Fall 2026 Course Announcements

BSPA

AI & Governance (3.0 credits)
BSPA-GB.2390 
Prof. Mike Posner & Prof. Luke Barnes
Mondays & Wednesdays, 1:30pm-2:50pm
Specializations: Sustainable Business & Innovation

Artificial intelligence is becoming central to business strategy, productivity, and competitive advantage across sectors. But unlike prior software innovations, AI systems raise substantial social, environmental, and economic challenges which make trade-offs unavoidable and necessitate appropriate governance models. This course examines AI governance as the set of mechanisms through which companies, regulators, and civil society actors attempt to balance the drive for AI innovation and integration with risk mitigation. Students will analyze why governance challenges arise in the first place, how different governance models have emerged in response, and where those models succeed or fail in practice. The course covers a range of approaches, including corporate self-regulation, government regulation, the application of international standards, and multi-stakeholder initiatives. Rather than treating governance as a compliance exercise, the course frames it as a core strategic question for businesses, and one that is continuously evolving.
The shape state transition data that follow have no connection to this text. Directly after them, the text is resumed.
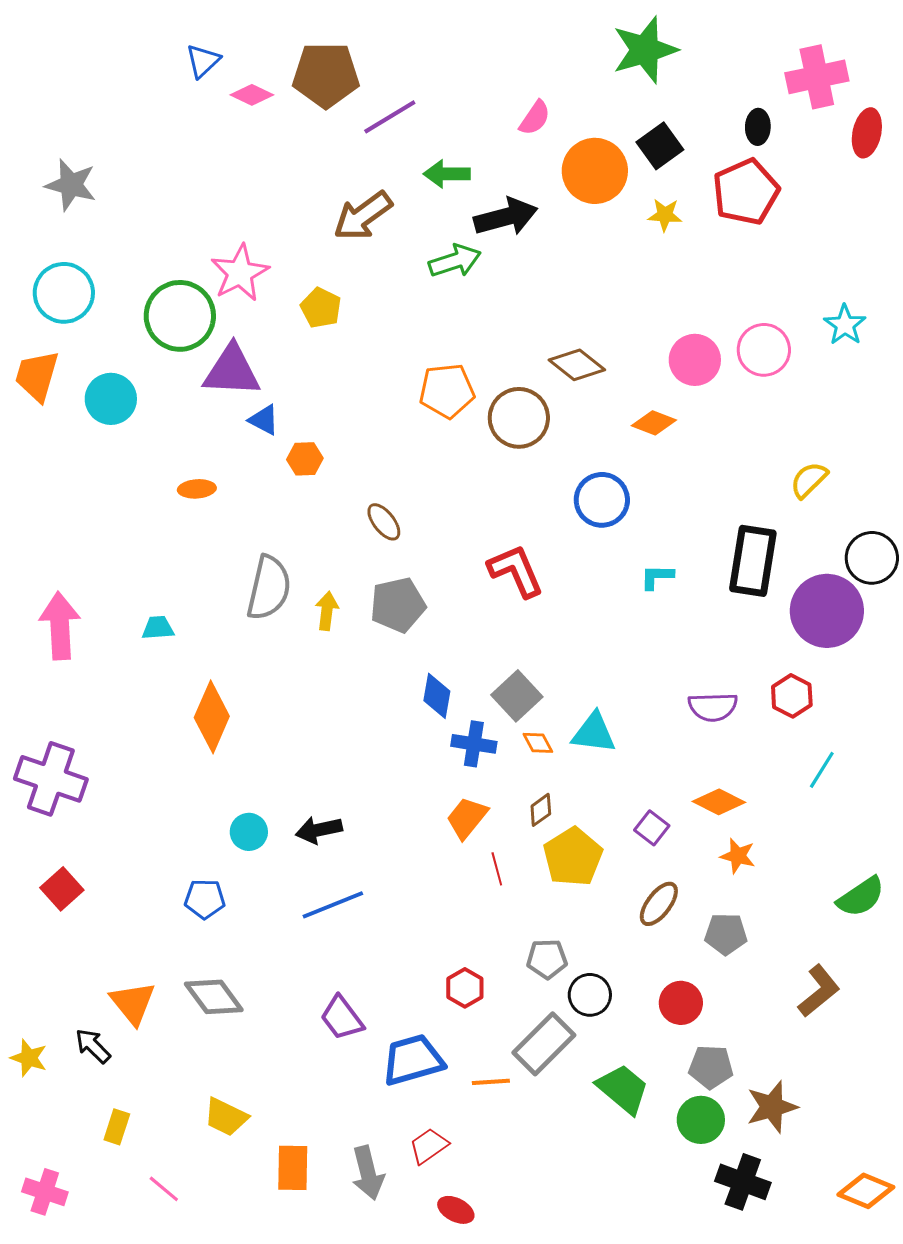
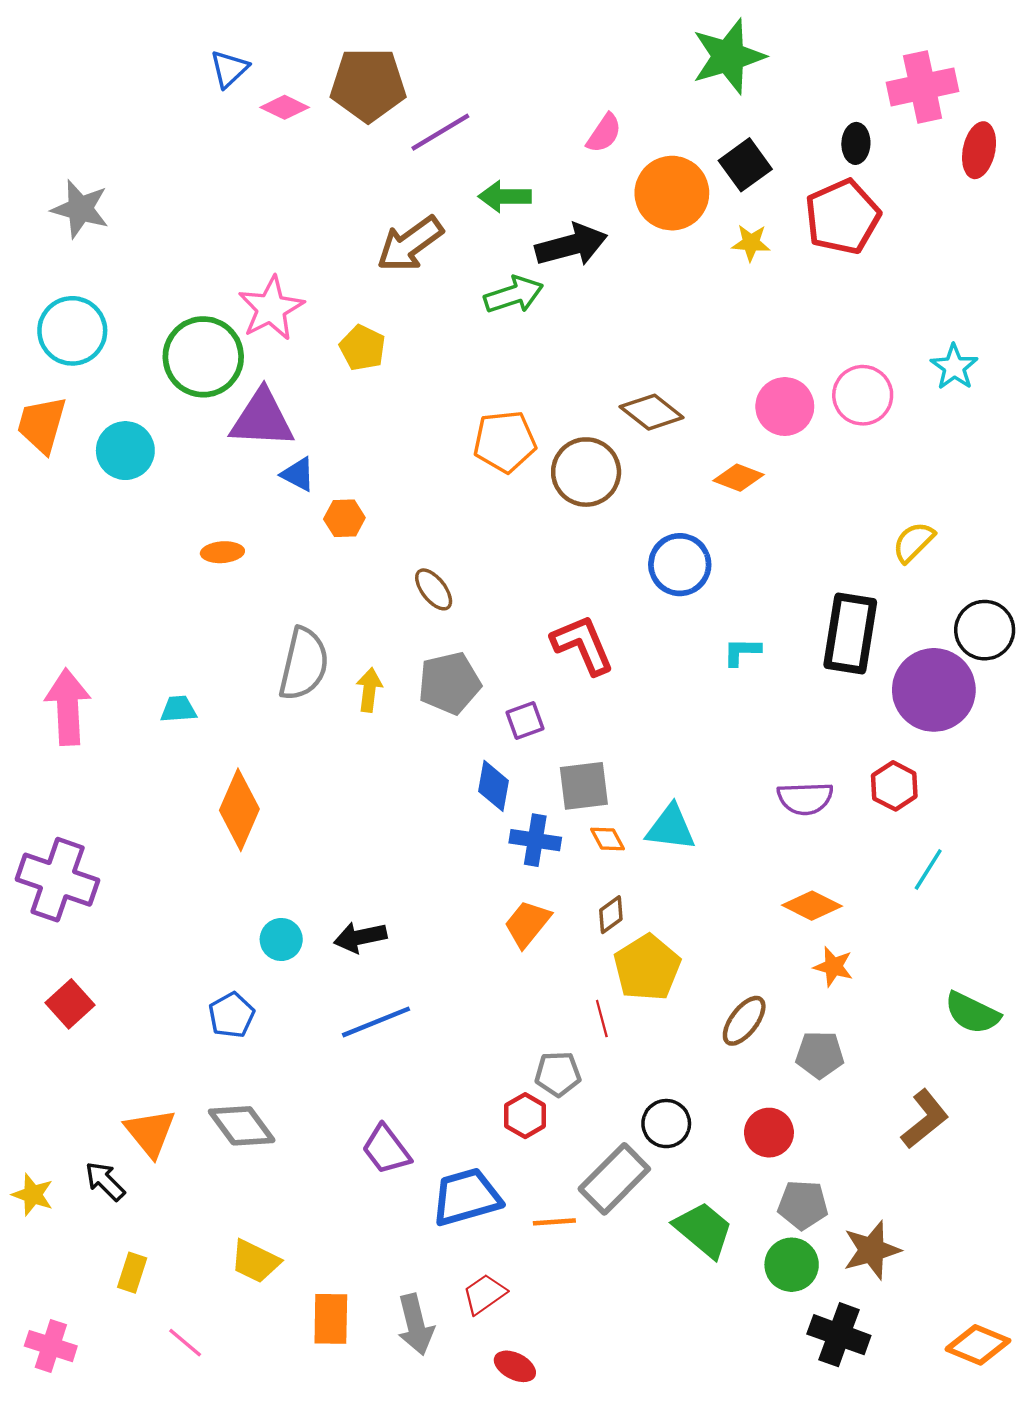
gray square: (517, 696) -> (584, 786), turned 36
purple square: (652, 828) -> (525, 720), moved, turned 32
red line: (497, 869) -> (602, 1019), moved
green semicircle: (861, 897) -> (972, 1013), turned 60
blue pentagon: (205, 899) -> (231, 1015), turned -30
gray pentagon: (547, 959) -> (558, 1074), moved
By the end of the course, students will be equipped with practical frameworks to evaluate AI governance decisions they are likely to confront as executives, investors, or policymakers.
 


DBi

Doing Business in Chile (3.0 credits)
DBIN-GB.3301
Pre-depature class: December 2, 2026
Class Travel Dates: January 11-22, 2027
Specializations: Global Business
By-Lottery

In this program, students will explore the landscape of Austrian startups, gaining insights from lecturer and guest speakers who are actively involved in the entrepreneurial ecosystem. Austria is also home to many multinational companies operating in the CEE region. In a second step, the program will focus on Austria’s role as a stepping stone for eastward internationalization and will present some of Austria’s flagship MNCs. Finally, the program will delve into the geopolitical significance of Vienna, home to important international organizations such as the OECD, OPEC, and the United Nations. This multifaceted approach will provide students with a comprehensive understanding of both the business environment and the geopolitical context in Austria.


Economics

The Economics of AI (1.5 credits)
ECON-GB.3150
Prof. Joseph Foudy
Early Fall Intensive
Tuesdays & Thursdays, 7pm-9pm (08/31-9/10) and Sundays, (8/30) 11am-4pm (Online)
Specializations: Economics

This course examines the economics of artificial intelligence and technological change. Rather than focusing on how to use AI directly, the course explores AI's likely economic impact by drawing on lessons from past periods of transformative technological change, including electrification, railroads, aviation, computers, and the Internet. The course addresses several core questions. First, it considers why even powerful new technologies historically took decades to achieve widespread adoption and measurable productivity gains, and what this implies for AI's trajectory. Second, it examines the distinction between value creation and value capture, asking which layers of the AI value chain — from chip makers to foundation models to enterprise applications — are likely to earn sustained returns. Third, the course analyzes AI's impact on labor markets, exploring whether AI will primarily augment or automate workers across different occupations and skill levels, and how to think about jobs in terms of tasks rather than roles. Fourth, it investigates the macroeconomic productivity puzzle: why firm-level efficiency gains from AI may take years to appear in aggregate data, and whether AI will ultimately prove inflationary or deflationary. Fifth, the course explores the intersection of AI with the broader electrification revolution and the global competition to lead in semiconductors, clean energy, and AI infrastructure. Finally, it examines the political and regulatory responses that technological revolutions inevitably provoke, from historical antitrust movements to contemporary debates over autonomous vehicles and AI governance. Students engage with academic research, policy analysis, and journalism, and develop their analytical skills through memo assignments, a group presentation, class discussion, and a final paper.


Finance

Wealth Management and Family Offices (1.5 credits)
FINC-GB.2170
Prof. Stacy Dick
Wednesdays, 6:00pm-9:00pm
Specializations: Finance

It is estimated that there is over $80 trillion of global private wealth principally owned by individuals and generations of families and over $5.5 trillion is now housed within organizational structures called family offices (with over 8,000 family offices created in the last two decades). By 2030, it is estimated the assets under management (AUM) of family offices may grow to be bigger than the capital managed by hedge funds (HF) and/or venture capital (VC) today (Deloitte, Family Office Study 2025). The course will try to answer the question: What are the unique objectives & motivations, risk-return opportunities and challenges for managing private wealth by individuals and their families? This is from both a principal and advisor perspective.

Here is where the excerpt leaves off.